Would it be awesome if docstrings were stamped with where they were defined?

From discussion at

Tools like sphinx report errors in the docstrings along with location of the error.

Some docs are long, and “error on line 174” of the doc string is not nearly as good as “error on line 347” of the file.

Doc strings, however are often copied in decorators and it’s not immediately clear where the source of the doc string was.

What if the parser stamped doc strings specifically with their origin, file foo.py line 98, col 8?

P.S. string operations, by default would forget this source stamp.

This is about tool-specific ‘errors’ in Python-legal strings that happen to be a __doc__ attribute of some Python object.

The full error message you reported in the link is
/code/operator/ops/__init__.py:docstring of ops:42: WARNING: py:attr reference target not found:..., which implies there is a bit more after the final :.

In such cases, add the line number of the line before the ops.__init__ docstring to the offset reported (42) by sphinx. If py:attr is literal text in the string, one could also search for it. If that is a generic template, suggest that Sphinx error messages include the literal offending text so it can be searched.

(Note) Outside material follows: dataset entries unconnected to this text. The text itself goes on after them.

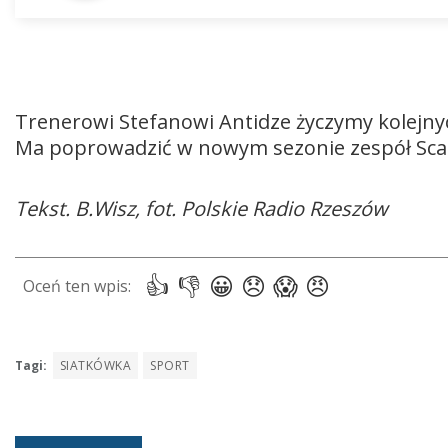
Trenerowi Stefanowi Antidze życzymy kolejnyc
Ma poprowadzić w nowym sezonie zespół Scan
Tekst. B.Wisz, fot. Polskie Radio Rzeszów
Tagi:
SIATKÓWKA
SPORT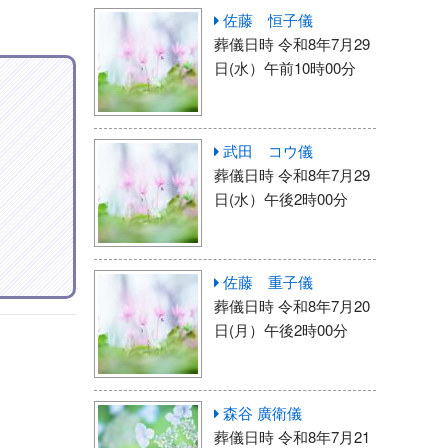
佐藤 恒子儀
葬儀日時 令和8年7月29
日(水）午前10時00分
武田 コウ儀
葬儀日時 令和8年7月29
日(水）午後2時00分
佐藤 重子儀
葬儀日時 令和8年7月20
日(月）午後2時00分
森谷 廣衛儀
葬儀日時 令和8年7月21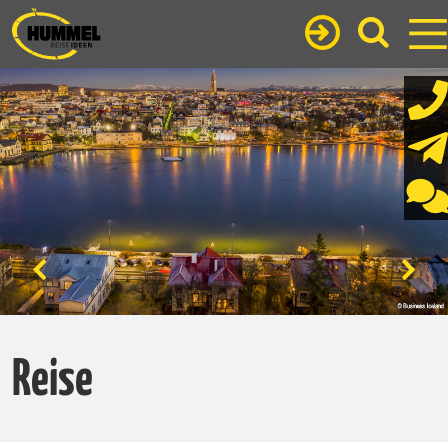
Reise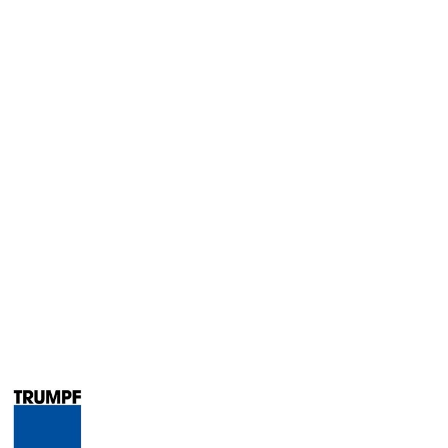
PRODUCENT
TRUMPF
–
NARZĘDZIA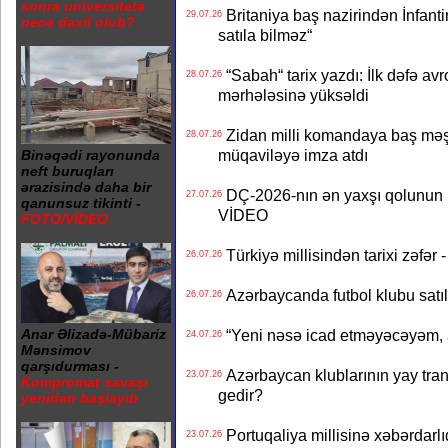
sonra universitetə
Britaniya baş nazirindən İnfantin
29.07.26
necə daxil olub?
satıla bilməz“
“Sabah“ tarix yazdı: İlk dəfə av
28.07.26
mərhələsinə yüksəldi
Zidan milli komandaya baş məşqçi
28.07.26
müqaviləyə imza atdı
Binəqədi rayonunda
neft buruqları
ərazisində daha bir
DÇ-2026-nın ən yaxşı qolunun m
27.07.26
qanunsuz tikinti -
VİDEO
FOTO/VİDEO
Türkiyə millisindən tarixi zəf
26.07.26
Azərbaycanda futbol klubu satıl
26.07.26
“Yeni nəsə icad etməyəcəyəm, 
Anar Əlizadə-Mübariz
24.07.26
Mənsimov
qarşıdurması -
Azərbaycan klublarının yay transf
23.07.26
Kompromat savaşı
gedir?
yenidən başlayıb
Portuqaliya millisinə xəbərdar
23.07.26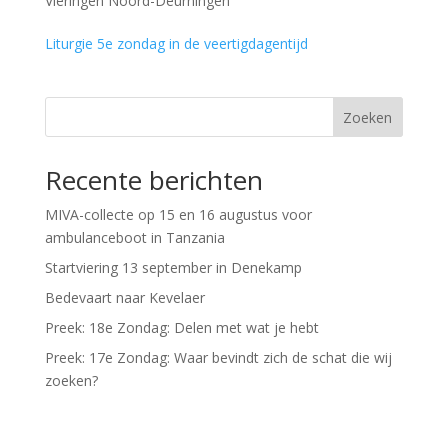
Vieringen Noord-Deurningen
Liturgie 5e zondag in de veertigdagentijd
Zoeken
Recente berichten
MIVA-collecte op 15 en 16 augustus voor
ambulanceboot in Tanzania
Startviering 13 september in Denekamp
Bedevaart naar Kevelaer
Preek: 18e Zondag: Delen met wat je hebt
Preek: 17e Zondag: Waar bevindt zich de schat die wij
zoeken?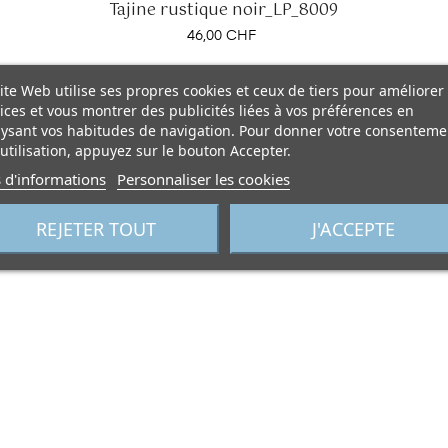
Tajine rustique noir_LP_8009
Prix
46,00 CHF
ite Web utilise ses propres cookies et ceux de tiers pour améliorer
ices et vous montrer des publicités liées à vos préférences en
ysant vos habitudes de navigation. Pour donner votre consenteme
utilisation, appuyez sur le bouton Accepter.
 d'informations
Personnaliser les cookies
REJETER TOUT
J'ACCEPTE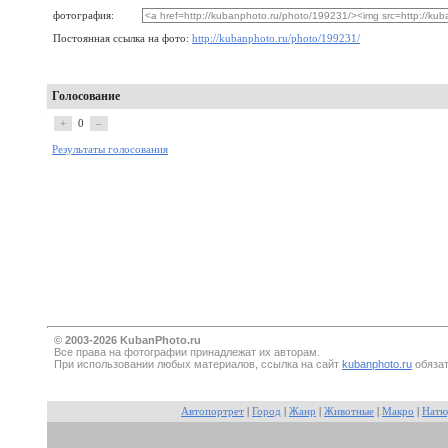
фотография:
Постоянная ссылка на фото:
http://kubanphoto.ru/photo/199231/
Голосование
+
0
–
Результаты голосования
© 2003-2026 KubanPhoto.ru
Все прaва на фотографии принадлежат их авторам.
При использовании любых материалов, ссылка на сайт
kubanphoto.ru
обязат
Автопортрет
|
Город
|
Жанр
|
Животные
|
Макро
|
Натю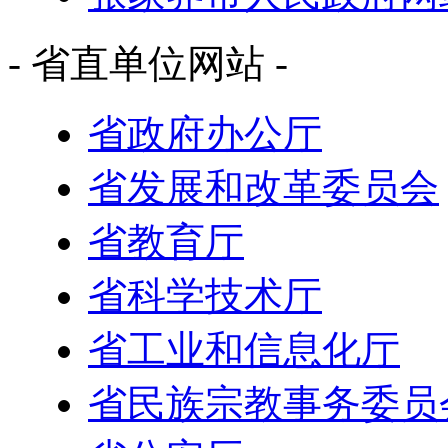
- 省直单位网站 -
省政府办公厅
省发展和改革委员会
省教育厅
省科学技术厅
省工业和信息化厅
省民族宗教事务委员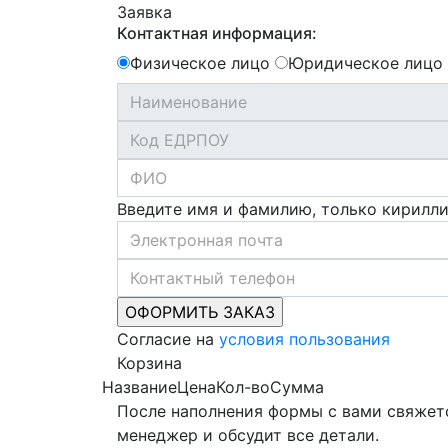
Заявка
Контактная информация:
Физическое лицо
Юридическое лицо
Введите имя и фамилию, только кирилл
Согласие на
условия пользования
Корзина
Название
Цена
Кол-во
Сумма
После наполнения формы с вами свяжет
менеджер и обсудит все детали.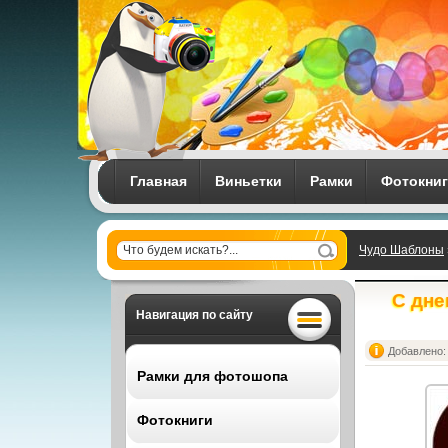
Главная
Виньетки
Рамки
Фотокни
Чудо Шаблоны
вектор
С дне
Навигация по сайту
Добавлено: 
Рамки для фотошопа
Фотокниги
Все рамки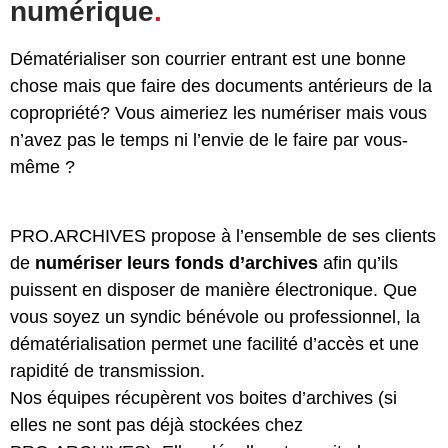
numérique
.
Dématérialiser son courrier entrant est une bonne
chose mais que faire des documents antérieurs de la
copropriété? Vous aimeriez les numériser mais vous
n’avez pas le temps ni l’envie de le faire par vous-
même ?
PRO.ARCHIVES propose à l’ensemble de ses clients
de
numériser leurs fonds d’archives
afin qu’ils
puissent en disposer de manière électronique. Que
vous soyez un syndic bénévole ou professionnel, la
dématérialisation permet une facilité d’accès et une
rapidité de transmission.
Nos équipes récupèrent vos boites d’archives (si
elles ne sont pas déjà stockées chez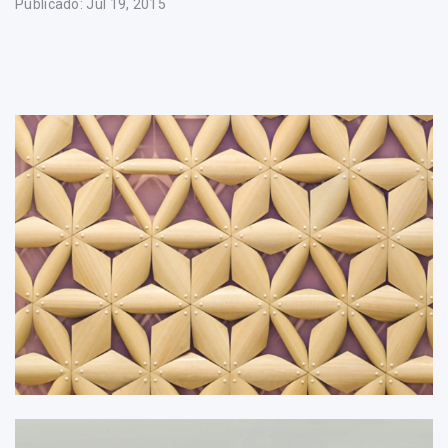
Publicado: Jul 19, 2015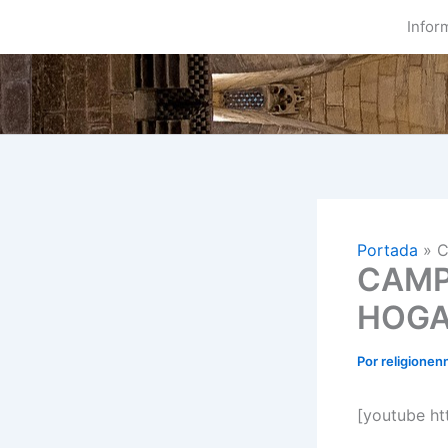
Ir
Infor
al
contenido
Portada
»
C
CAMP
HOGA
Por
religionen
[youtube h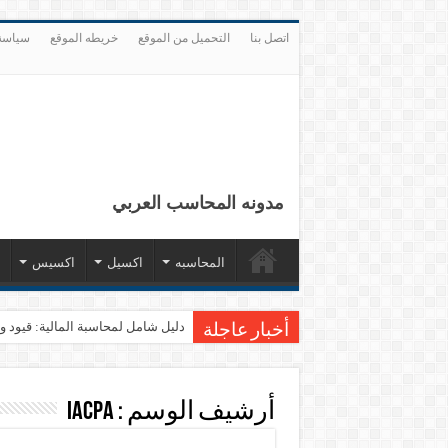
اتصل بنا
التحميل من الموقع
خريطه الموقع
سياسة
مدونه المحاسب العربي
المحاسبه
اكسيل
اكسيس
دليل شامل لمحاسبة المالية: قيود وقوائم مال
أخبار عاجلة
أرشيف الوسم :
IACPA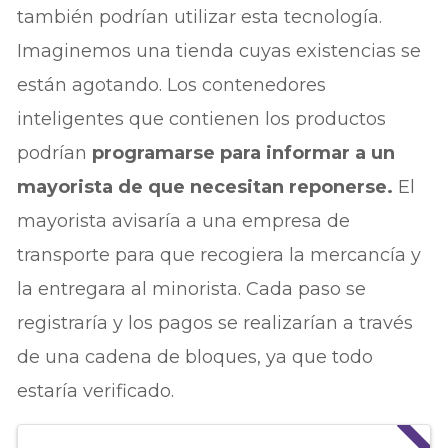
también podrían utilizar esta tecnología.
Imaginemos una tienda cuyas existencias se
están agotando. Los contenedores
inteligentes que contienen los productos
podrían
programarse para informar a un
mayorista de que necesitan reponerse.
El
mayorista avisaría a una empresa de
transporte para que recogiera la mercancía y
la entregara al minorista. Cada paso se
registraría y los pagos se realizarían a través
de una cadena de bloques, ya que todo
estaría verificado.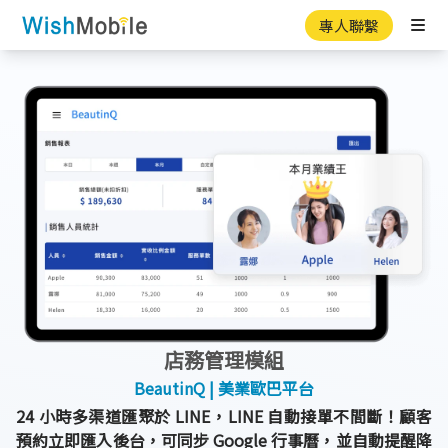
專人聯繫
Ope
店務管理模組
BeautinQ | 美業歐巴平台
24 小時多渠道匯聚於 LINE，LINE 自動接單不間斷！顧客
預約立即匯入後台，可同步 Google 行事曆，並自動提醒降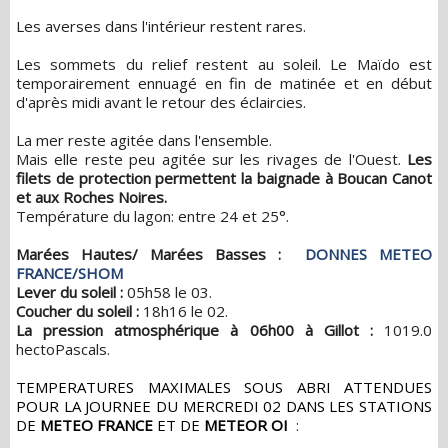
Les averses dans l'intérieur restent rares.
Les sommets du relief restent au soleil. Le Maïdo est
temporairement ennuagé en fin de matinée et en début
d'après midi avant le retour des éclaircies.
La mer reste agitée dans l'ensemble.
Mais elle reste peu agitée sur les rivages de l'Ouest.
Les
filets de protection permettent la baignade à Boucan Canot
et aux Roches Noires.
Température du lagon: entre 24 et 25°.
Marées Hautes/
Marées Basses :
DONNES METEO
FRANCE/SHOM
Lever du soleil :
05h58 le 03.
Coucher du soleil :
18h16 le 02.
La pression atmosphérique à 06h00 à Gillot :
1019.0
hectoPascals.
TEMPERATURES MAXIMALES SOUS ABRI ATTENDUES
POUR LA JOURNEE DU MERCREDI 02 DANS LES STATIONS
DE
METEO FRANCE
ET DE
METEOR OI
: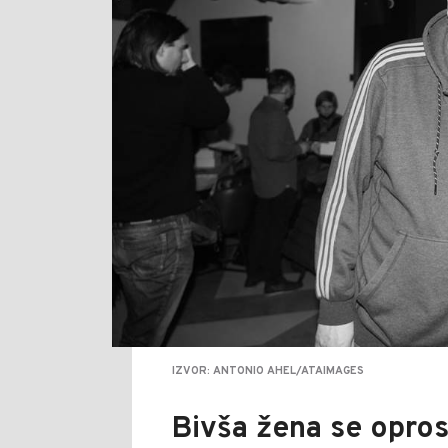
IZVOR: ANTONIO AHEL/ATAIMAGES
Bivša žena se opros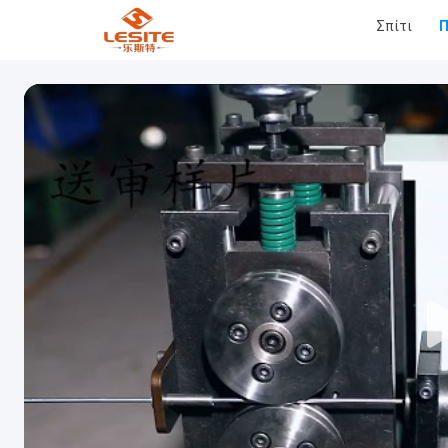
Σπίτι
Π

The tokenizer splits code into chunks represented by 5 tuples that include the start and end positions. So everything is initially ‘stamped’ with its origin. The parser produces an ast of nodes that include the same info. Here is the relevant portion of an ast.dump with attibutes of a function def with a docstring.

    FunctionDef(
      name='f',
      args=arguments(),
      body=[
        Expr(
          value=Constant(
            value='a long\n   doctring\n   covering multiple lines',
            lineno=2,
            col_offset=3,
            end_lineno=4,
            end_col_offset=29),
          lineno=2,
          col_offset=3,
          end_lineno=4,
          end_col_offset=29),

The parser just sees a string constant that just happens to be the first expression in the function body. The compiler notices this juxtaposition and attaches the compiled str object to the compiled function object as its __doc__ attribute. The compiler also produces some location tables (details have changed with versions) as part of the compiled code object for use in tracebacks and other tools.

I have no idea what Sphinx does to check docstrings rather than doc text, but for static docstrings identified by the compiler location data is available if source is available.